**Extracted material:**
▶
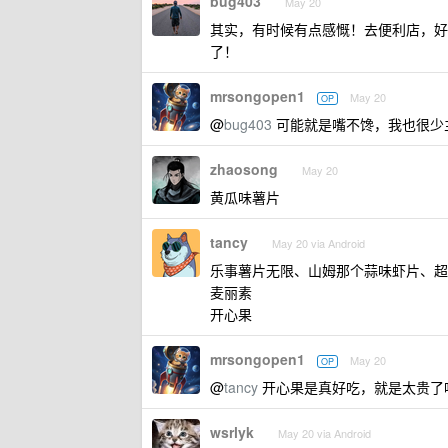
bug403
May 20
其实，有时候有点感慨！去便利店，好
了！
mrsongopen1
May 20
OP
@
bug403
可能就是嘴不馋，我也很少
zhaosong
May 20
黄瓜味薯片
tancy
May 20 via Android
乐事薯片无限、山姆那个蒜味虾片、超
麦丽素
开心果
mrsongopen1
May 20
OP
@
tancy
开心果是真好吃，就是太贵了
wsrlyk
May 20 via Android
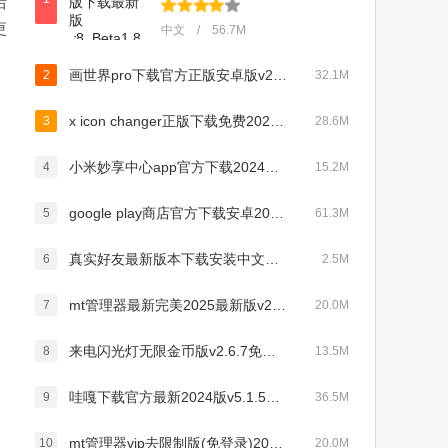
后
更
中文 / 56.7M
画世界pro下载官方正版安卓版v2.5.0手机版
2
32.1M
x icon changer正版下载免费2024版v4.2.9安卓版
3
28.6M
小米妙享中心app官方下载2024最新版(跨屏协作)v0.082401
4
15.2M
google play商店官方下载安卓2024最新版v41.6.29-23安卓版
5
61.3M
真实好友最新版本下载安装中文版v4.0免费版
6
2.5M
mt管理器最新完美2025最新版v2.13.3
7
20.0M
来电闪光灯无限金币版v2.6.7免费安卓版
8
13.5M
。
哇嘎下载官方最新2024版v5.1.5最新版
9
36.5M
mt管理器vip去限制版(免登录)2025最新版v2.13.3最新版
10
20.0M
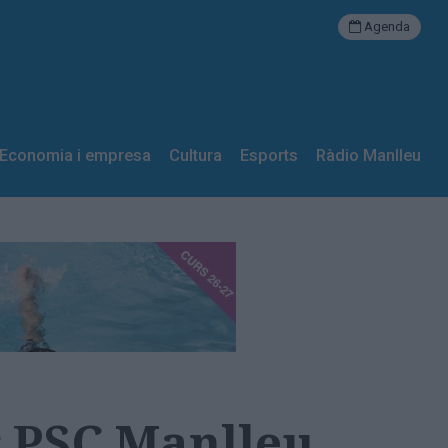
Agenda
Economia i empresa
Cultura
Esports
Ràdio Manlleu
er PSC Manlleu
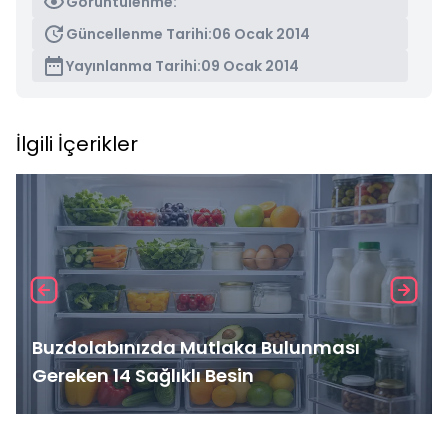
Görüntülenme:
Güncellenme Tarihi:
06 Ocak 2014
Yayınlanma Tarihi:
09 Ocak 2014
İlgili İçerikler
Buzdolabınızda Mutlaka Bulunması
Gereken 14 Sağlıklı Besin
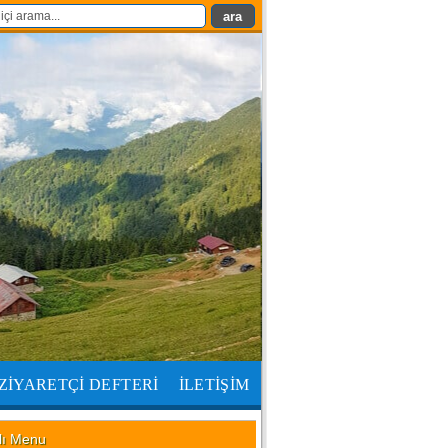
ZİYARETÇİ DEFTERİ
İLETİŞİM
lı Menu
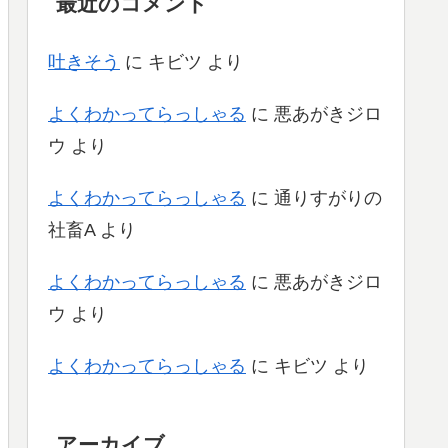
最近のコメント
吐きそう
に
キビツ
より
よくわかってらっしゃる
に
悪あがきジロ
ウ
より
よくわかってらっしゃる
に
通りすがりの
社畜A
より
よくわかってらっしゃる
に
悪あがきジロ
ウ
より
よくわかってらっしゃる
に
キビツ
より
アーカイブ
◀
**Instructions for the task:**
Write out again, word for word, only the lines from the one with "09 Ocak 2014" through the last line of the material, and omit each picture.

**The answer:**
09 Ocak 2014
İlgili İçerikler
Buzdolabınızda Mutlaka Bulunması
Gereken 14 Sağlıklı Besin
ZİYARETÇİ DEFTERİ
İLETİŞİM
lı Menu
最近のコメント
吐きそう
に
キビツ
より
よくわかってらっしゃる
に
悪あがきジロ
ウ
より
よくわかってらっしゃる
に
通りすがりの
社畜A
より
よくわかってらっしゃる
に
悪あがきジロ
ウ
より
よくわかってらっしゃる
に
キビツ
より
アーカイブ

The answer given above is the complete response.